Garry Trudeau, creator of the Doonesbury comic strip, teamed up with director Robert Altman on this satirical look at an American presidential campaign.Michael Murphy starred as hopeful Democratic nominee Jack Tanner. Also featured were Cynthia Nixon as Alex Tanner and Pamela Reed as J.T. Cavanaugh. Some real life political figures also made cameo appearances on the twelve-part series, including Bob Dole, Bruce Babbitt and Kitty Dukakis.
An Article from The New York Times
Like a Real Candidate, Tanner Falls Flat in Hollywood
By ALJEAN HARMETZ, SPECIAL TO THE NEW YORK TIMES
Published: May 18, 1988
The Democratic Presidential candidate Jack Tanner came to Hollywood recently for the usual purpose - to raise money.
The movie industry, which is generally apathetic this year about the real Presidential candidates, was equally unmoved by the fictional one. Almost no one showed up for the fund-raising party.
Tanner, the dark horse, is a creation of Garry Trudeau, the Pulitzer Prize-winning cartoonist who draws ''Doonesbury.'' The liberal Democratic candidate is played by Michael Murphy in a series of half-hour programs directed by Robert Altman and presented by Home Box Office.
Carrying his own suit bag, against the advice of his campaign managers, Tanner moves with the primaries from state to state, interacting with such real candidates as Bob Dole in New Hampshire. In future episodes, Tanner will be interviewed by Linda Ellerbee and share bagels and philosophy with Bruce Babbitt, the former Arizona Governor, who warns Tanner not to make the same mistakes he did in running for the Presidency. The Hollywood fund-raising episode will be broadcast on June 6, the eve of the California primary. Ignored by Hollywood Stars
Although Mr. Altman says the ABC correspondents David Brinkley and Sam Donaldson have asked to interview Tanner, Hollywood didn't rush to join the fun. The only well-known actor at the Beverly Comstock Hotel, where the cocktail party was shot last week, was Rebecca De Mornay, the co-star of ''Risky Business,'' and Ms. De Mornay is engaged to a member of the cast, Richard Cox.

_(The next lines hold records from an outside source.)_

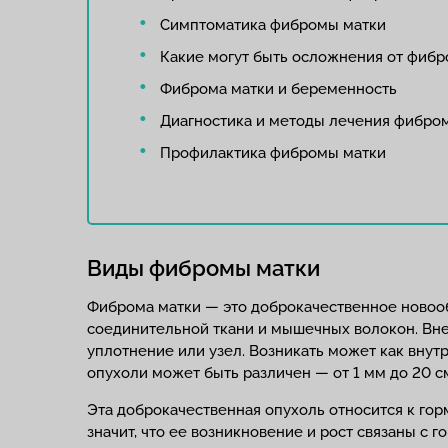
Симптоматика фибромы матки
Какие могут быть осложнения от фиб
Фиброма матки и беременность
Диагностика и методы лечения фибро
Профилактика фибромы матки
Виды фибромы матки
Фиброма матки — это доброкачественное новоо
соединительной ткани и мышечных волокон. Вн
уплотнение или узел. Возникать может как внутр
опухоли может быть различен — от 1 мм до 20 с
Эта доброкачественная опухоль относится к го
значит, что ее возникновение и рост связаны с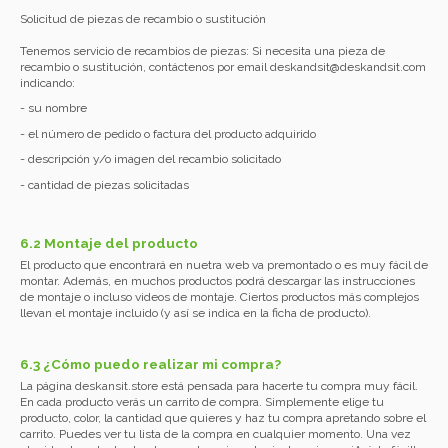
Solicitud de piezas de recambio o sustitución
Tenemos servicio de recambios de piezas: Si necesita una pieza de
recambio o sustitución, contáctenos por email
deskandsit@deskandsit.com
indicando:
- su nombre
- el número de pedido o factura del producto adquirido
- descripción y/o imagen del recambio solicitado
- cantidad de piezas solicitadas
6.2 Montaje del producto
El producto que encontrará en nuetra web va premontado o es muy fácil de
montar. Además, en muchos productos podrá descargar las instrucciones
de montaje o incluso videos de montaje. Ciertos productos más complejos
llevan el montaje incluido (y así se indica en la ficha de producto).
6.3 ¿Cómo puedo realizar mi compra?
La página
deskansit.store
está pensada para hacerte tu compra muy fácil.
En cada producto verás un carrito de compra. Simplemente elige tu
producto, color, la cantidad que quieres y haz tu compra apretando sobre el
carrito. Puedes ver tu lista de la compra en cualquier momento. Una vez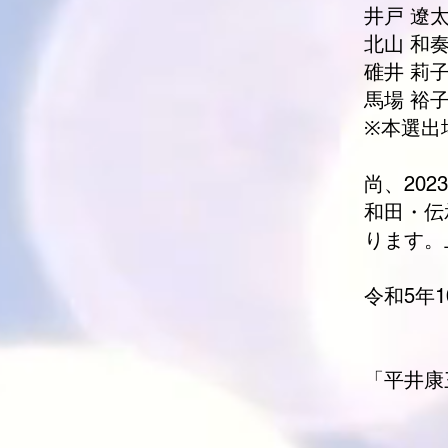
井戸 遼
北山 和
碓井 莉
馬場 裕
※本選出
尚、20
和田
・
伝
ります。
令和5年1
「平井康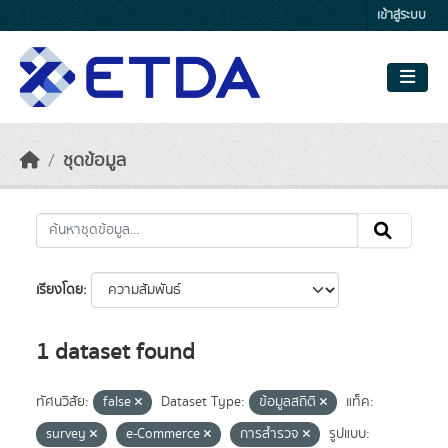
Skip to main content
เข้าสู่ระบบ
ชุดข้อมูล
เรียงโดย
1 dataset found
ทัศนวิสัย:
false
Dataset Type:
ข้อมูลสถิติ
แท็ค:
survey
e-Commerce
การสำรวจ
รูปแบบ: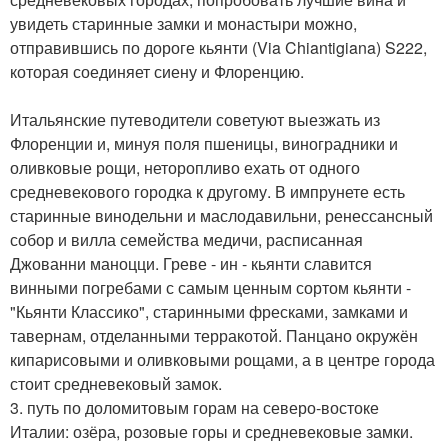
увидеть старинные замки и монастыри можно,
отправившись по дороге кьянти (Via Chiantigiana) S222,
которая соединяет сиену и Флоренцию.
Итальянские путеводители советуют выезжать из
Флоренции и, минуя поля пшеницы, виноградники и
оливковые рощи, неторопливо ехать от одного
средневекового городка к другому. В импрунете есть
старинные винодельни и маслодавильни, ренессансный
собор и вилла семейства медичи, расписанная
Джованни маноцци. Греве - ин - кьянти славится
винными погребами с самым ценным сортом кьянти -
"Кьянти Классико", старинными фресками, замками и
тавернам, отделанными терракотой. Панцано окружён
кипарисовыми и оливковыми рощами, а в центре города
стоит средневековый замок.
3. путь по доломитовым горам на северо-востоке
Италии: озёра, розовые горы и средневековые замки.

''I couldn't get any name actors,'' said Mr. Altman. ''Their agents wouldn't let them come. Sue Mengers was horrified.'' He was referring to the head movie agent at William Morris. '' 'All our actors are working,' she said. I said, 'On a Sunday?' ''
According to Mr. Trudeau, the original idea of ''Tanner'' was ''to let the audience feel they're eavesdropping, to create a sense of authenticity by observing the process, to follow campaign culture in all its tribal rites - not to make a topical movie about 1988.''
In the Hollywood episode, as elsewhere along the campaign trail, Jack Tanner is beset by ''the small moments of humiliation that pile up during the day,'' Mr. Trudeau said. ''The Hollywood party is a party by and for the young. Jack, who has presented himself as a generational candidate and prides himself on knowing the names of the Beatles, has to be briefed about the actors and doesn't even know what movies they were in. After all, the Beatles were 20 years ago. Jack has a look of befuddlement, like he's visiting Tibet.'' 'Never Had So Much Fun'
''Jack is a decent guy who gets in over his head,'' said Mr. Murphy of his character. ''His basic decency is what I have to protect. More than with any other character I've ever played, if the audience doesn't like him, they won't watch. Tanner isn't corrupted, but he comes out of the process less naive.''
''I've never had so much fun in my life,'' Mr. Altman, the director of ''M*A*S*H,'' said of ''Tanner.'' ''It's two-thirds scripted and one-third found art.''
The encroachment of reality in the show was originally accidental but has since been nurtured. When Tanner hands out campaign buttons to real Tennessee politicians, the buttons carry a proper union inscription because that's the first thing politicans look for. ''Everybody just accepts it when I'm at a shopping center and I say, 'Hi, I'm Jack Tanner, I'm running for President,' '' said Mr. Murphy. ''I guess they get so used to people hustling them. And one woman said, 'We see stuff for you on television we don't see for other candidates.' ''
Mr. Altman said: ''CNN wanted to cover us, and I said, 'Fine, but we'll shoot you, too. We'll be in your picture. You'll be in our picture.' I think in terms of filling in the squares, like a cartoon. Like a political cartoon -and hopefully as educational - we are disclosing a process that people are generally not aware of.''
During one of the two California episodes, Jack Tanner is coached by Dorothy Sarnoff, who has taught numerous real candidates how to appear charming on television. Tanner thus gets his image polished in the land of polished images.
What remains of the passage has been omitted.